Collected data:
====
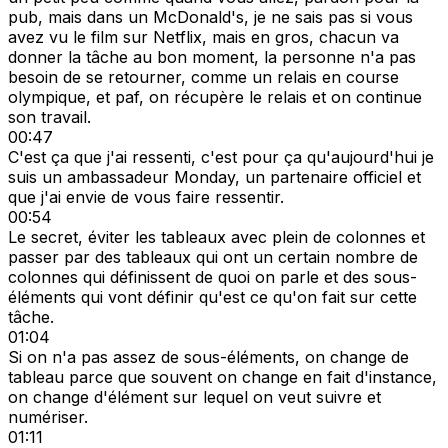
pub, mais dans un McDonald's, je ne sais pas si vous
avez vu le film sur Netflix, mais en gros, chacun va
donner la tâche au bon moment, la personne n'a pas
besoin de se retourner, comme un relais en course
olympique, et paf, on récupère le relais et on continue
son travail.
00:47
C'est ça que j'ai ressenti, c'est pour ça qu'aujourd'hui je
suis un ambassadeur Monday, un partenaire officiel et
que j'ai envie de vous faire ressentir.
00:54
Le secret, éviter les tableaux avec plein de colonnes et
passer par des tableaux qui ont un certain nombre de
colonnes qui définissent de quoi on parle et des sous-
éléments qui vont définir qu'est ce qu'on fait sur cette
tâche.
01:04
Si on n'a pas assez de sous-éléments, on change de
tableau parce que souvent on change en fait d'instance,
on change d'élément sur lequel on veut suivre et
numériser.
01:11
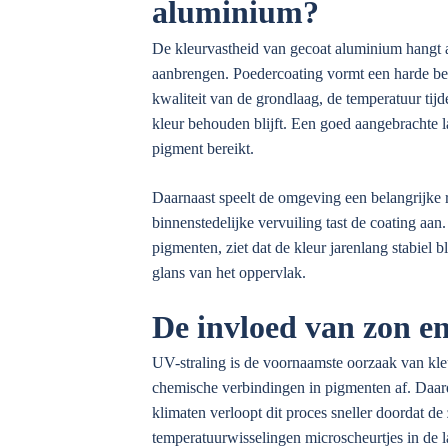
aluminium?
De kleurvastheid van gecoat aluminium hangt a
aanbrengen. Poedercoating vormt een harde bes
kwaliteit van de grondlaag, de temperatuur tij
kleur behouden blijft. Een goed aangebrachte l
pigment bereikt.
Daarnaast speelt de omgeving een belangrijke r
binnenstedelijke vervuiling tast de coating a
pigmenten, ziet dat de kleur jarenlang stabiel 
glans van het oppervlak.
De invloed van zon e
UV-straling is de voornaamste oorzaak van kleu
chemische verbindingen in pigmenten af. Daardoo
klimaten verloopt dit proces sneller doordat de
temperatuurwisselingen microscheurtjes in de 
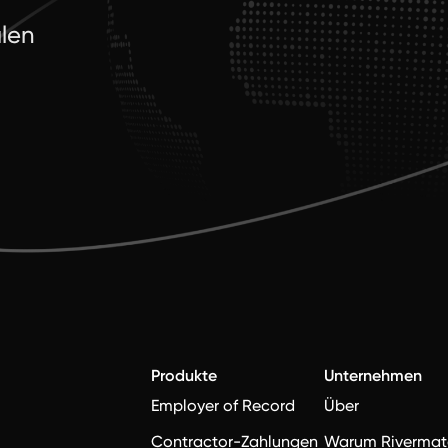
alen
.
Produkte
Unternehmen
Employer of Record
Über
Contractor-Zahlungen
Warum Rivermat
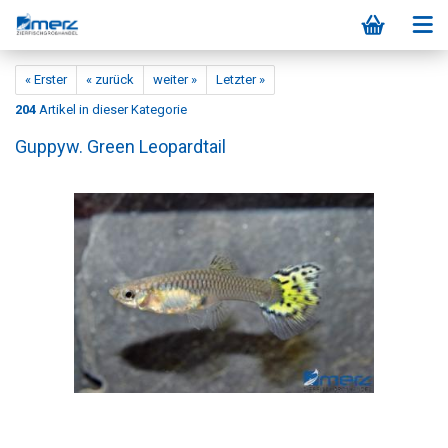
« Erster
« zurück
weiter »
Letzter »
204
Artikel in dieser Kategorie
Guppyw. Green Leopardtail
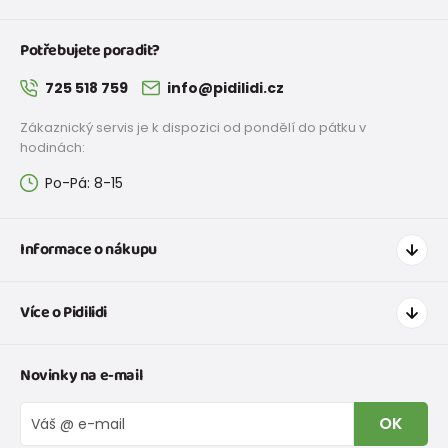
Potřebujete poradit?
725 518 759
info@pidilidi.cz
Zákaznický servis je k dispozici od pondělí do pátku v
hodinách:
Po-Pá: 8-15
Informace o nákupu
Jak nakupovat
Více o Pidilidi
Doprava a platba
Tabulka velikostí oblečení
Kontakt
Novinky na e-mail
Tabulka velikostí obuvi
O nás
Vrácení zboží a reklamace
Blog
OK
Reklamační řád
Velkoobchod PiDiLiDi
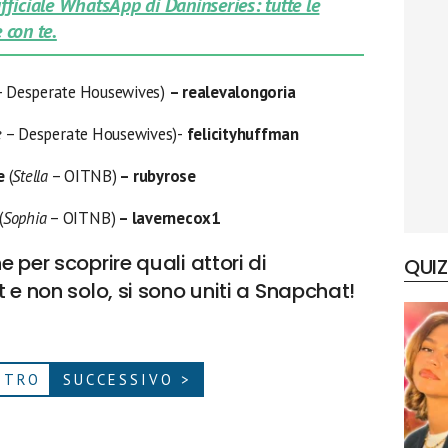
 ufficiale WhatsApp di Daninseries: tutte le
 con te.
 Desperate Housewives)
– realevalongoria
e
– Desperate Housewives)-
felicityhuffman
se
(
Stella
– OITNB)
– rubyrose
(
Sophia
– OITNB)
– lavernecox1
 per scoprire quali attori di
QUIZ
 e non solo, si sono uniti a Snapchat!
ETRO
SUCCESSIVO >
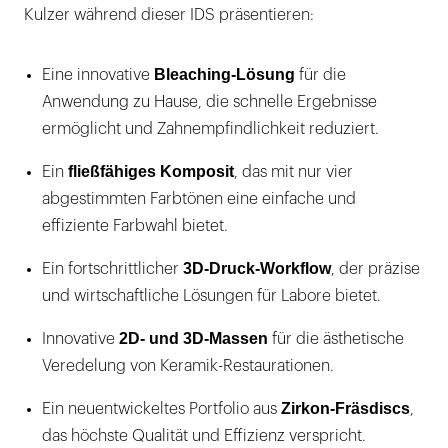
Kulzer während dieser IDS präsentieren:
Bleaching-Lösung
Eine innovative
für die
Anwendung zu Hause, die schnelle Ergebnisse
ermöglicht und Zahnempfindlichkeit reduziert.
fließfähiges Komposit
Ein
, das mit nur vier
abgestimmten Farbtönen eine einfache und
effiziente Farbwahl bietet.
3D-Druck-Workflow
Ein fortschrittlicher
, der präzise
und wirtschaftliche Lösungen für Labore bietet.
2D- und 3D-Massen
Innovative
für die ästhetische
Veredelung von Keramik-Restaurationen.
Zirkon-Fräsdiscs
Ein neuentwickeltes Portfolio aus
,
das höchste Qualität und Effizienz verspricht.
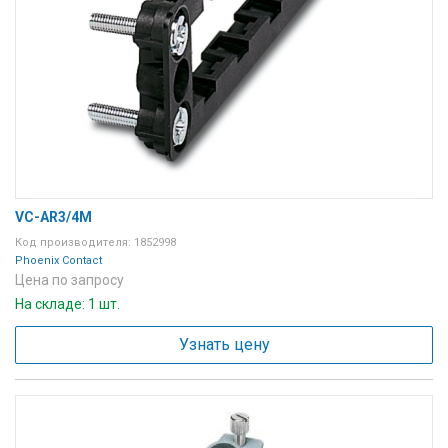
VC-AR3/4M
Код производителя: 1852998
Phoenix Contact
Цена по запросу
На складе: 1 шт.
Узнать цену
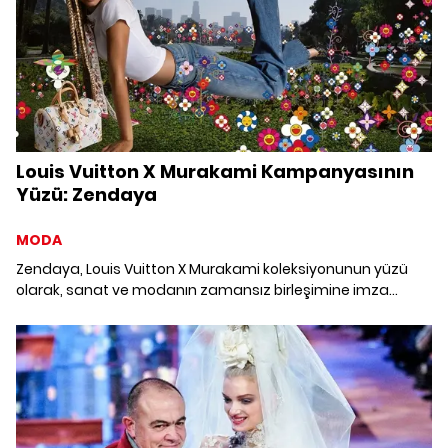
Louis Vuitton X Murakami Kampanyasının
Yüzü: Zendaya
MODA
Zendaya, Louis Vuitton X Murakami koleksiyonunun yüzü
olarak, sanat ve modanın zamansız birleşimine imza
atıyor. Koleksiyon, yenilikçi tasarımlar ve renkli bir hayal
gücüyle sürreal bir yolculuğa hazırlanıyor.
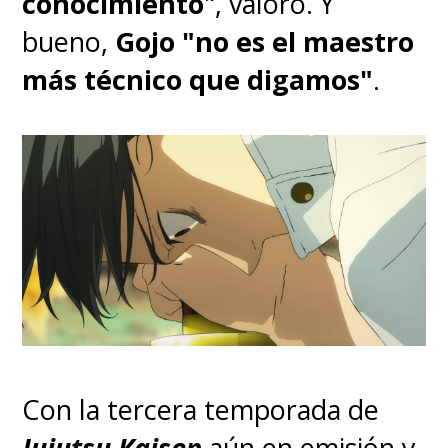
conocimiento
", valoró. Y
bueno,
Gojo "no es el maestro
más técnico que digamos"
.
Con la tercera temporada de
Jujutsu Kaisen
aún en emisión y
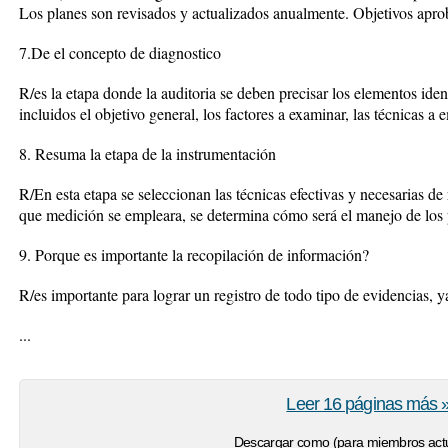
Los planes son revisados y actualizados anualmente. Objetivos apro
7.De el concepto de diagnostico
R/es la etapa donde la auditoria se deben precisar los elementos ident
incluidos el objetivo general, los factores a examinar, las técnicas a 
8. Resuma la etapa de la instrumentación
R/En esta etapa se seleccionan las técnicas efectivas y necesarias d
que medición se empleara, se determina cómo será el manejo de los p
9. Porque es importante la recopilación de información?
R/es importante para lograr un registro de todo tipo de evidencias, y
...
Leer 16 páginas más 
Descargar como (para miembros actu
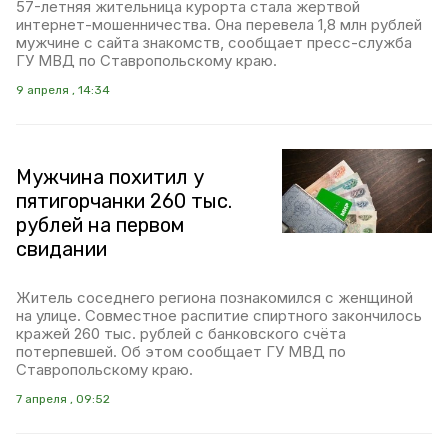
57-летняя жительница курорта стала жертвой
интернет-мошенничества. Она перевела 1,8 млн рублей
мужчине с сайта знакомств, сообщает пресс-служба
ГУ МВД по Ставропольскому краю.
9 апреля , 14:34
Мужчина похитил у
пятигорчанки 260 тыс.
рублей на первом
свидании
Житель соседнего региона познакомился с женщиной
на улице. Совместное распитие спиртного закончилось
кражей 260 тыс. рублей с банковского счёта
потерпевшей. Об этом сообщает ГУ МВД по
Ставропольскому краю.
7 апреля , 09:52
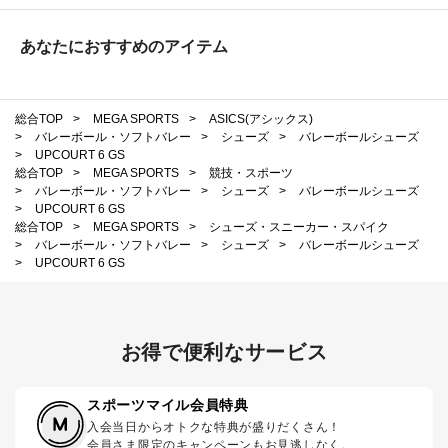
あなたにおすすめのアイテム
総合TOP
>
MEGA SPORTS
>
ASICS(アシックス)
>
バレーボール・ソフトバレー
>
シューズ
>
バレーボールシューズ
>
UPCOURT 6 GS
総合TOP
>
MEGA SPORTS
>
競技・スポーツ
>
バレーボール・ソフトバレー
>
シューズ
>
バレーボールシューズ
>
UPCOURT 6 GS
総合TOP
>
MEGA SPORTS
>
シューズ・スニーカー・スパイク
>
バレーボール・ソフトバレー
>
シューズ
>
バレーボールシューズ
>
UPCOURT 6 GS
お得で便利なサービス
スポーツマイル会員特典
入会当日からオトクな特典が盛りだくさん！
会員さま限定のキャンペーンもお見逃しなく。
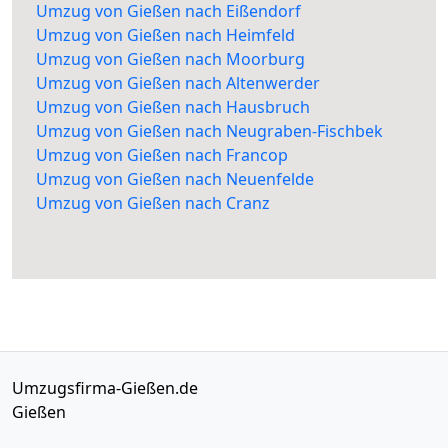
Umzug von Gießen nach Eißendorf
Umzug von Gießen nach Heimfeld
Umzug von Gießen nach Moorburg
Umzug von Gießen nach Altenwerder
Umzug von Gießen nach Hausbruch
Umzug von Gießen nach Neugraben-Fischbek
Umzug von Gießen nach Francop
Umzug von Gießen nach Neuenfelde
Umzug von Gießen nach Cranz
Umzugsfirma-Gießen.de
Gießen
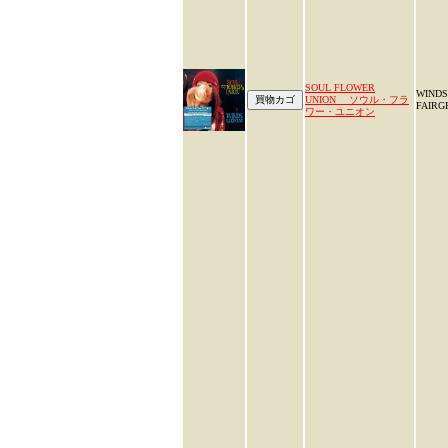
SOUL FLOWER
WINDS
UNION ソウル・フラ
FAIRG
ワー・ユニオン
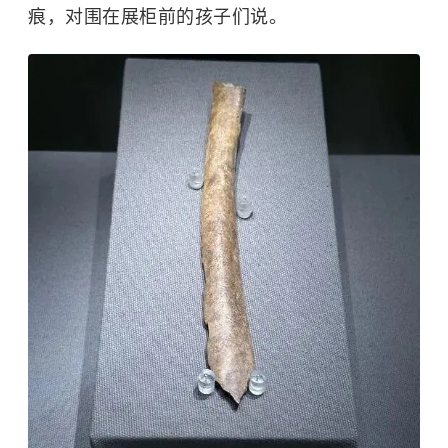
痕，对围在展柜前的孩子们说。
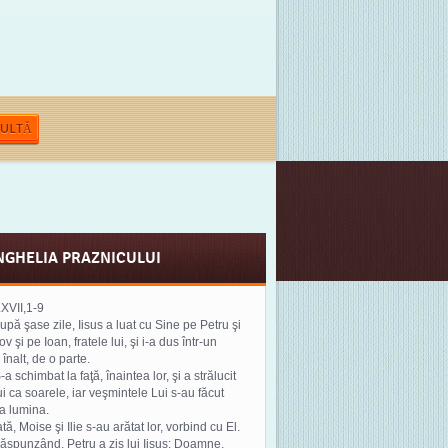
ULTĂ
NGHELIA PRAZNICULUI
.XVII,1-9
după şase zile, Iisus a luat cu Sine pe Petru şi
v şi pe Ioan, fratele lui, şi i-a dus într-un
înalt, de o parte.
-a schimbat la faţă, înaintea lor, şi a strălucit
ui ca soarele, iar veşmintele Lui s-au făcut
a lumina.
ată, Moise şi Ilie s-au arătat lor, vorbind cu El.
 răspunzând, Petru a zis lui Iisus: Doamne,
====
REQUIREMENT:
The task calls for every line of the data to be returned exactly, without pictures.

RESPONSE AREA:
pub, mais dans un McDonald's, je ne sais pas si vous
avez vu le film sur Netflix, mais en gros, chacun va
donner la tâche au bon moment, la personne n'a pas
besoin de se retourner, comme un relais en course
olympique, et paf, on récupère le relais et on continue
son travail.
00:47
C'est ça que j'ai ressenti, c'est pour ça qu'aujourd'hui je
suis un ambassadeur Monday, un partenaire officiel et
que j'ai envie de vous faire ressentir.
00:54
Le secret, éviter les tableaux avec plein de colonnes et
passer par des tableaux qui ont un certain nombre de
colonnes qui définissent de quoi on parle et des sous-
éléments qui vont définir qu'est ce qu'on fait sur cette
tâche.
01:04
Si on n'a pas assez de sous-éléments, on change de
tableau parce que souvent on change en fait d'instance,
on change d'élément sur lequel on veut suivre et
numériser.
01:11
aluminium?
De kleurvastheid van gecoat aluminium hangt a
aanbrengen. Poedercoating vormt een harde bes
kwaliteit van de grondlaag, de temperatuur tij
kleur behouden blijft. Een goed aangebrachte l
pigment bereikt.
Daarnaast speelt de omgeving een belangrijke r
binnenstedelijke vervuiling tast de coating a
pigmenten, ziet dat de kleur jarenlang stabiel 
glans van het oppervlak.
De invloed van zon e
UV-straling is de voornaamste oorzaak van kleu
chemische verbindingen in pigmenten af. Daardoo
klimaten verloopt dit proces sneller doordat de
temperatuurwisselingen microscheurtjes in de 
alen
.
Produkte
Unternehmen
Employer of Record
Über
Contractor-Zahlungen
Warum Rivermat
« Erster
« zurück
weiter »
Letzter »
204
Artikel in dieser Kategorie
Guppyw. Green Leopardtail
Potřebujete poradit?
725 518 759
info@pidilidi.cz
Zákaznický servis je k dispozici od pondělí do pátku v
hodinách:
Po-Pá: 8-15
Informace o nákupu
Jak nakupovat
Více o Pidilidi
Doprava a platba
Tabulka velikostí oblečení
Kontakt
Novinky na e-mail
Tabulka velikostí obuvi
O nás
Vrácení zboží a reklamace
Blog
OK
Reklamační řád
Velkoobchod PiDiLiDi
 ufficiale WhatsApp di Daninseries: tutte le
 con te.
 Desperate Housewives)
– realevalongoria
e
– Desperate Housewives)-
felicityhuffman
se
(
Stella
– OITNB)
– rubyrose
(
Sophia
– OITNB)
– lavernecox1
 per scoprire quali attori di
QUIZ
 e non solo, si sono uniti a Snapchat!
ETRO
SUCCESSIVO >
Kulzer während dieser IDS präsentieren:
Bleaching-Lösung
Eine innovative
für die
Anwendung zu Hause, die schnelle Ergebnisse
ermöglicht und Zahnempfindlichkeit reduziert.
fließfähiges Komposit
Ein
, das mit nur vier
abgestimmten Farbtönen eine einfache und
effiziente Farbwahl bietet.
3D-Druck-Workflow
Ein fortschrittlicher
, der präzise
und wirtschaftliche Lösungen für Labore bietet.
2D- und 3D-Massen
Innovative
für die ästhetische
Veredelung von Keramik-Restaurationen.
Zirkon-Fräsdiscs
Ein neuentwickeltes Portfolio aus
,
das höchste Qualität und Effizienz verspricht.
VC-AR3/4M
Код производителя: 1852998
Phoenix Contact
Цена по запросу
На складе: 1 шт.
Узнать цену
Louis Vuitton X Murakami Kampanyasının
Yüzü: Zendaya
MODA
Zendaya, Louis Vuitton X Murakami koleksiyonunun yüzü
olarak, sanat ve modanın zamansız birleşimine imza
atıyor. Koleksiyon, yenilikçi tasarımlar ve renkli bir hayal
gücüyle sürreal bir yolculuğa hazırlanıyor.
conocimiento
", valoró. Y
bueno,
Gojo "no es el maestro
más técnico que digamos"
.
Con la tercera temporada de
Jujutsu Kaisen
aún en emisión y
Los planes son revisados y actualizados anualmente. Objetivos apro
7.De el concepto de diagnostico
R/es la etapa donde la auditoria se deben precisar los elementos ident
incluidos el objetivo general, los factores a examinar, las técnicas a 
8. Resuma la etapa de la instrumentación
R/En esta etapa se seleccionan las técnicas efectivas y necesarias d
que medición se empleara, se determina cómo será el manejo de los p
9. Porque es importante la recopilación de información?
R/es importante para lograr un registro de todo tipo de evidencias, y
...
Leer 16 páginas más 
Descargar como (para miembros actu
57-летняя жительница курорта стала жертвой
интернет-мошенничества. Она перевела 1,8 млн рублей
мужчине с сайта знакомств, сообщает пресс-служба
ГУ МВД по Ставропольскому краю.
9 апреля , 14:34
Мужчина похитил у
пятигорчанки 260 тыс.
рублей на первом
свидании
Житель соседнего региона познакомился с женщиной
на улице. Совместное распитие спиртного закончилось
кражей 260 тыс. рублей с банковского счёта
потерпевшей. Об этом сообщает ГУ МВД по
Ставропольскому краю.
7 апреля , 09:52
あなたにおすすめのアイテム
総合TOP
>
MEGA SPORTS
>
ASICS(アシックス)
>
バレーボール・ソフトバレー
>
シューズ
>
バレーボールシューズ
>
UPCOURT 6 GS
総合TOP
>
MEGA SPORTS
>
競技・スポーツ
>
バレーボール・ソフトバレー
>
シューズ
>
バレーボールシューズ
>
UPCOURT 6 GS
総合TOP
>
MEGA SPORTS
>
シューズ・スニーカー・スパイク
>
バレーボール・ソフトバレー
>
シューズ
>
バレーボールシューズ
>
UPCOURT 6 GS
お得で便利なサービス
スポーツマイル会員特典
入会当日からオトクな特典が盛りだくさん！
会員さま限定のキャンペーンもお見逃しなく。
Umzug von Gießen nach Eißendorf
Umzug von Gießen nach Heimfeld
Umzug von Gießen nach Moorburg
Umzug von Gießen nach Altenwerder
Umzug von Gießen nach Hausbruch
Umzug von Gießen nach Neugraben-Fischbek
Umzug von Gießen nach Francop
Umzug von Gießen nach Neuenfelde
Umzug von Gießen nach Cranz
Umzugsfirma-Gießen.de
Gießen
SOUL FLOWER
WINDS
UNION ソウル・フラ
FAIRG
ワー・ユニオン
痕，对围在展柜前的孩子们说。
ULTĂ
NGHELIA PRAZNICULUI
.XVII,1-9
după şase zile, Iisus a luat cu Sine pe Petru şi
v şi pe Ioan, fratele lui, şi i-a dus într-un
înalt, de o parte.
-a schimbat la faţă, înaintea lor, şi a strălucit
ui ca soarele, iar veşmintele Lui s-au făcut
a lumina.
ată, Moise şi Ilie s-au arătat lor, vorbind cu El.
 răspunzând, Petru a zis lui Iisus: Doamne,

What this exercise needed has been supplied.